Souvent critiquées pour la condition trop précaires de leurs livreurs, les enseignes telles que Deliveroo, Uber Eats, ou Just Eat, sont de plus en plus réglementées par les gouvernements européens. Une réglementation plus stricte avec des points positifs, mais également quelques éléments néfastes.

Cette semaine, le gouvernement italien a pris la décision de rendre obligatoire l’embauche de 60 000 livreurs pour les enseignes de livraison de repas à domicile. Ces dernières ont 90 jours pour réguler la situation, sans quoi de lourdes amendes seront distribuées. Une décision pas encore définitive, puisque Deliveroo & co comptent faire appel, mais qui reste lourde de conséquences. Ces dernières semaines, les témoignages de livreurs se multiplient sur la précarité de l’emploi. Absence de couverture sociale, sous-location de profil de livreurs, ou encore faible rémunération, les éléments à charge ne manquent pas, et ont donc contraint l’Italie a prendre une décision historique. Cette décision sera-t-elle pour autant précurseur de rendus similaire en Europe, et notamment en France ? Rien n’est moins sûr.

Une avancée sociale évidente mais imparfaite

Les points positifs d’une telle décision sont nombreux. Une embauche permettrait aux livreurs de bénéficier de la couverture sociale classique d’un travailleur français, comme l’arrêt maladie, les congés payés, ou la cotisation retraite. Cela permettrait également la fin de l’exploitation de travailleurs sans-papiers. De nombreux livreurs louent en effet leur profil à des sans-papiers souhaitant travailler, les exploitant pour des sommes souvent dérisoires. Une avancée sociale donc, qui comporte tout de même quelques points négatifs, comme l’explique Jordan, livreur et syndiqué depuis près de 2 ans : « Ce serait évidemment quelque chose de bien dans le sens où l’on serait davantage protégés.
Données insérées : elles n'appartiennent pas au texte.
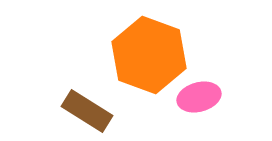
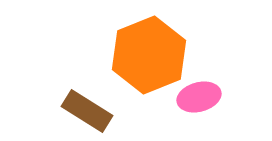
orange hexagon: rotated 18 degrees clockwise
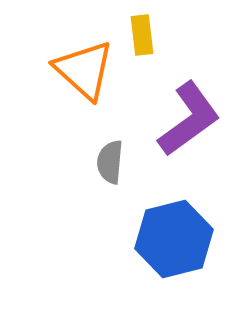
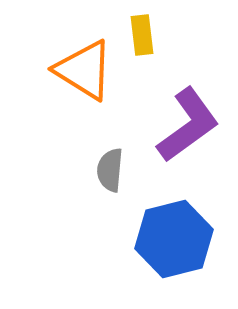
orange triangle: rotated 10 degrees counterclockwise
purple L-shape: moved 1 px left, 6 px down
gray semicircle: moved 8 px down
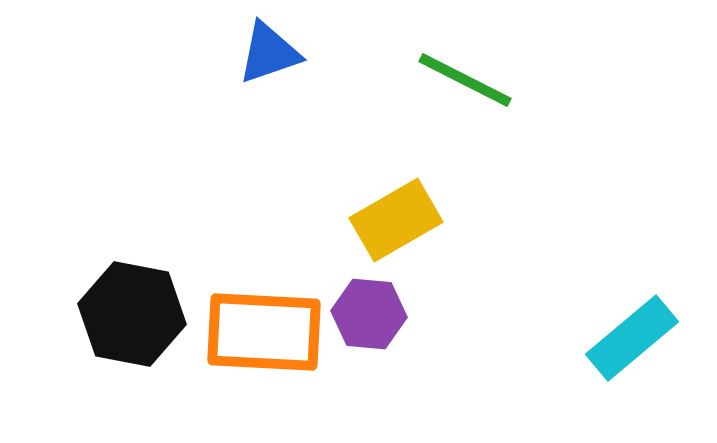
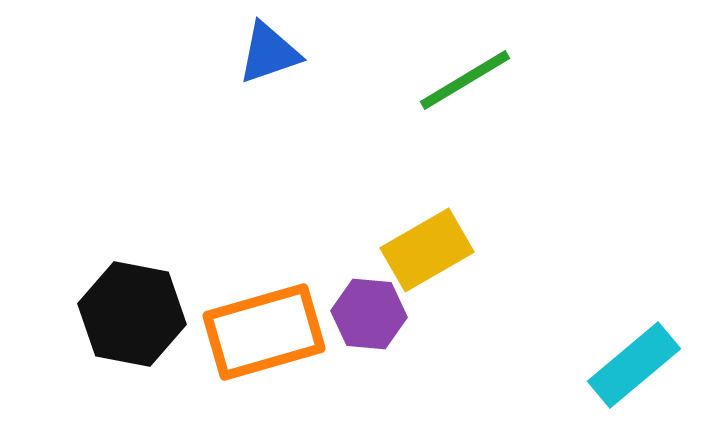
green line: rotated 58 degrees counterclockwise
yellow rectangle: moved 31 px right, 30 px down
orange rectangle: rotated 19 degrees counterclockwise
cyan rectangle: moved 2 px right, 27 px down
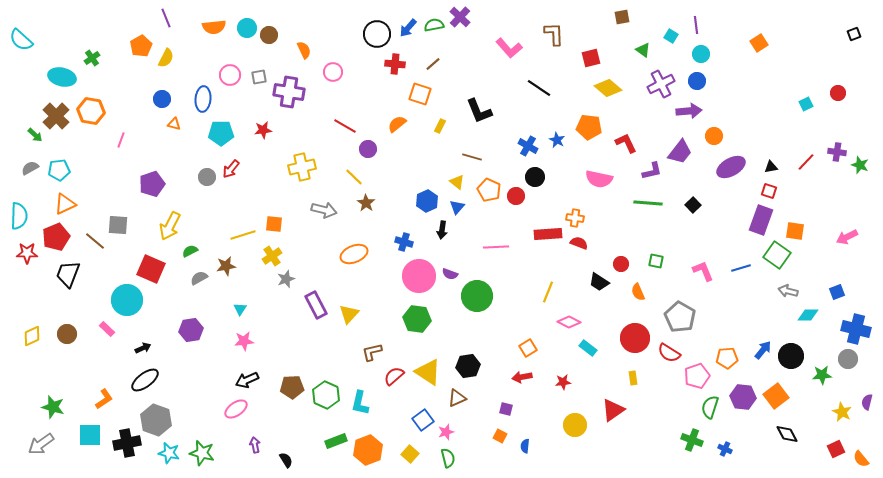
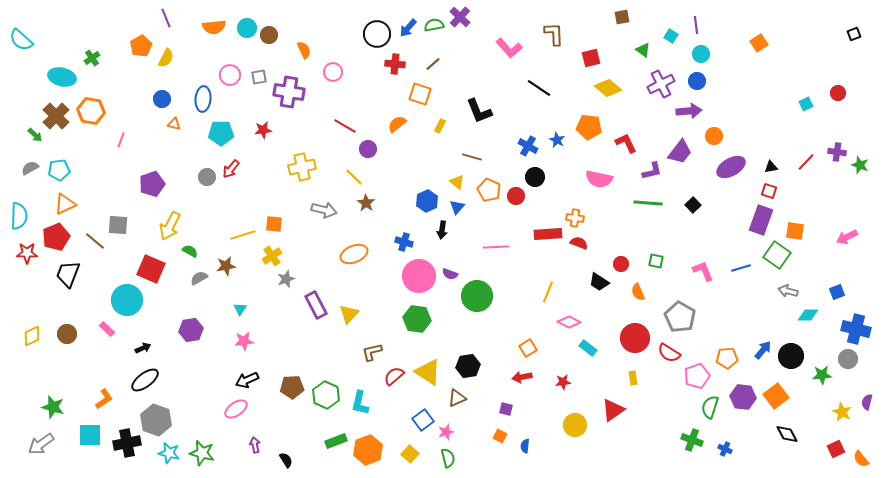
green semicircle at (190, 251): rotated 56 degrees clockwise
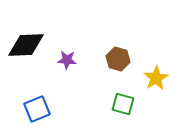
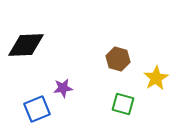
purple star: moved 4 px left, 28 px down; rotated 12 degrees counterclockwise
Mais il existe certaines zones d’ombre, notamment pour ceux qui, comme moi, sont livreurs uniquement en complément d’un autre job. On ne pourrait plus choisir nos horaires, et on devrait surement abandonné cet appoint ». Si la France souhaite prendre exemple sur son voisin transalpin, et réguler l’embauche des livreurs, elle devra distinguer les travailleurs à plein temps, et les travailleurs d’appoint, afin de ne laisser personne sur le carreau.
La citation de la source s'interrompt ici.